However, there are always some samples located far from validated samples in the feature space. For instance, some new drugs have low similarity to other drugs, and some proteins have low similarity to other protein in different protein family. As a result, similarity-based or network diffusion-based computational methods tend to encounter failure in predicting drug combinations or drug-target interactions composed of such drugs or proteins. Fortunately, the emergence of large-scale experimental data derived from high-throughput screening technique can strongly motivate the novelty of methods to predict synergistic drugs or effective drug combinations.

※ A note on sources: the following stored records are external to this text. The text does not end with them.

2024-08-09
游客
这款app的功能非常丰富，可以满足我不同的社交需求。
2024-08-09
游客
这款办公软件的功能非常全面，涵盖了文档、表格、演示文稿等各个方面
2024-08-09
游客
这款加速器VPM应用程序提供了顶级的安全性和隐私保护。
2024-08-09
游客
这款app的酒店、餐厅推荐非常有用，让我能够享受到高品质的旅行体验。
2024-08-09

In this paper, we proposed a gradient tree boosting (GTB) classifier based on heterogeneous network-derived features to predict effective drug combinations. The heterogeneous network integrates the drug similarity network, protein similarity network and known drug-protein associations. Next, we ran random walk with restart (RWR) on the heterogenous network using the combinatorial drugs and their associated targets as the initial probability, and obtained the converged probability distribution as the feature vector of each drug combination. The heterogeneous network-derived features introduced in our method are more informative and enriching compared to the primary ontology features. The GTB classifier trained based on the heterogeneous network-derived features outperforms seven typical classifiers and traditional boosting algorithms. Moreover, our case studies show that our method is helpful in revealing the indications of drug combinations. From the perspective of network pharmacology, our method effectively exploits the topological attributes and interactions of drug targets in the overall biological network, which proves to be a systematic and reliable approach for drug discovery.

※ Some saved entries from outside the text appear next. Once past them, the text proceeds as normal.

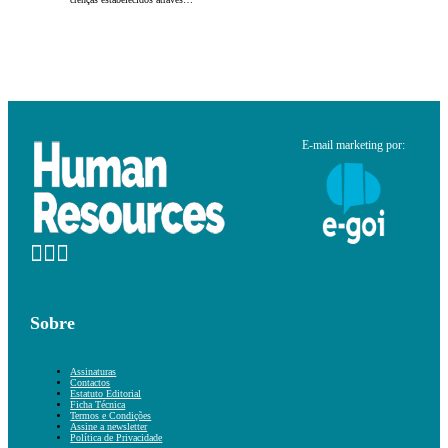
E-mail marketing por:
Sobre
Assinaturas
Contactos
Estatuto Editorial
Ficha Técnica
Termos e Condições
Assine a newsletter
Política de Privacidade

Overview of our methodology

We first constructed the benchmark drug combination set composed of positive samples derived from public databases and negative samples that were randomly generated. For individual drugs included in the benchmark set, we collected a variety of related characteristics, including chemical fingerprints, drug targets and drug-protein associations, as shown in Fig. 2a. These ontology features of drugs and proteins were used to compute the drug-drug similarities and protein-protein similarities. Together with the known drug-protein associations, we constructed the drug-protein heterogeneous network. Next, the random walk with restart on heterogeneous network proposed in our previous work [28] was conducted for each drug combinations as initial state, as illustrated in Fig. 2b-c. The probability distribution when the random walk reaches steady state was used as the feature vector of the drug combination. Based on the feature representation of the drug combinations, the gradient tree boosting (GTB) classifier was trained to predict new effective drug combinations.

Fig. 2
figure 2

Illustrative diagram of the proposed method. a Data collection from drug and protein-related databases; b Construction of drug-drug similarity network, protein-protein similarity network and drug-protein association network; c Random walk with restart on drug-protein heterogenous network; d Feature representations of drug combinations via feature extraction process; e Training gradient tree boosting classifier

Drug-protein associations

We selected drug-protein associations from STITCH database [41], which is a comprehensive database that collected compound-protein interactions from different sources: biochemical experiments, external databases, text mining and computational predictions. STITCH has computed a confidence score for each interaction ranging from 0 to 1,000, which indicates the confidence of the compound-protein interaction supported by four types of evidences. We first used a confidence threshold 0.5 (corresponding to 500 combined score in STITCH) to remove low-confidence target proteins, because we think too low-confidence targets are probable unauthentic ones. Next, we selected top 3 from the rest of target proteins of each drug. If one drug has less than 3 target proteins with confidence score higher than 0.5, we then took only those targets into account. In total, we got 210,235 drug-protein associations regarding to 3,266 unique drugs (drug set are built by selecting top 3 similar drugs, see following subsection for details). Formally, denoted by D=(d1,d2,...,dn) and P=(p1,p2,...,pm) the drug and protein node set, and A the adjacent matrix of drug-protein associations with element aij equal to the confidence score if there is validated interaction between drug i and protein j, and aij=0 otherwise.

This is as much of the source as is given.